DiVincenzo Apologizes for Pension Issue Controversy
Essex County executive says collecting pension on top of salary was a 'family decision'
In an emotional three-minute speech Tuesday afternoon to an audience of more than 100, including Lt. Gov. Kim Guadagno, Essex County Executive Joseph DiVincenzo Jr. apologized that the issue of his pension — which he's collecting while continuing to work as the county executive — has become a controversy, which he says is detracting from his work at the county.
"I put in 29 years, I deserve my pension," he told Patch Tuesday night.

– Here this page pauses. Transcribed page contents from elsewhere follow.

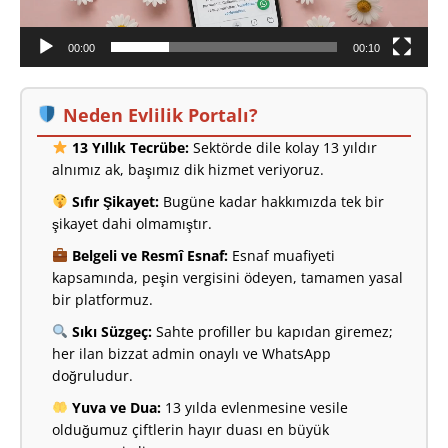
00:00
00:10
Neden Evlilik Portalı?
13 Yıllık Tecrübe:
Sektörde dile kolay 13 yıldır
alnımız ak, başımız dik hizmet veriyoruz.
Sıfır Şikayet:
Bugüne kadar hakkımızda tek bir
şikayet dahi olmamıştır.
Belgeli ve Resmî Esnaf:
Esnaf muafiyeti
kapsamında, peşin vergisini ödeyen, tamamen yasal
bir platformuz.
Sıkı Süzgeç:
Sahte profiller bu kapıdan giremez;
her ilan bizzat admin onaylı ve WhatsApp
doğruludur.
Yuva ve Dua:
13 yılda evlenmesine vesile
olduğumuz çiftlerin hayır duası en büyük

"This weekend was some weekend," said DiVincenzo, in reference to a Star-Ledger story that revealed that the 58-year-old began collecting his $5,738 monthly pension last August, in addition to his $153,207 salary. DiVincenzo is one of a handful of politicians in the state eligible to collect a pension for a job he is still working at, because of a loophole in the pension rules.
"I love this county more than anything else and my name is the most important because that's my reputation … and it was taken to a new low," he said at a news conference, announcing a new boathouse restaurant for the South Mountain Recreation Complex in West Orange.
State law allows elected officials in the public employee and police pension systems to "retire" but keep working. According to the Star-Ledger, DiVincenzo "retired" just three months before winning an unprecedented third term as county executive.
DiVincenzo has come under fire since the Star-Ledger story Friday because he has argued for pension reform, a position he's taken and allied himself with controversial Republican Gov. Chris Christie. He's also pressured county union employees to accept salary cuts, health benefit cuts and changes to pensions. Some unions called for his resignation over the weekend after news of DiVincenzo collecting his pension and salary surfaced.
DiVincenzo said that any action the county takes, "the buck stops" with him. He said the choice was a family decision, but did not elaborate. He did not say he would stop collecting the pension.
"To Essex County residents and to all the employees here, I want to apologize for what happened this weekend," he said as he paused to collect his thoughts. "I'm sorry that I put us in this position, but … I had to make a family decision."
DiVincenzo said the county will move forward to "make sure we do good things in Essex County."
"The things we have done over the last eight years are memorable. I give my heart … my soul 24/7 to make this county what it is today. And nothing is going to take that away," he said to a roaring, roughly 25-second applause.
DiVincenzo said he spoke with Gov. Chris Christie and that the governor continues to be his friend, although Christie and other legislators have called for legislation to close the loophole.
"Some people don't like that (he's my friend) — Democrats or Republicans — the governor has been here for 16 months … he's taken on some very serious issues," he said.
DiVincenzo said his relationship with Christie will not get "weaker" because of this, but "stronger."
"When you have someone like me who stands up and is vocal … sometimes it hurts, but Gov. Chris Christie is a friend."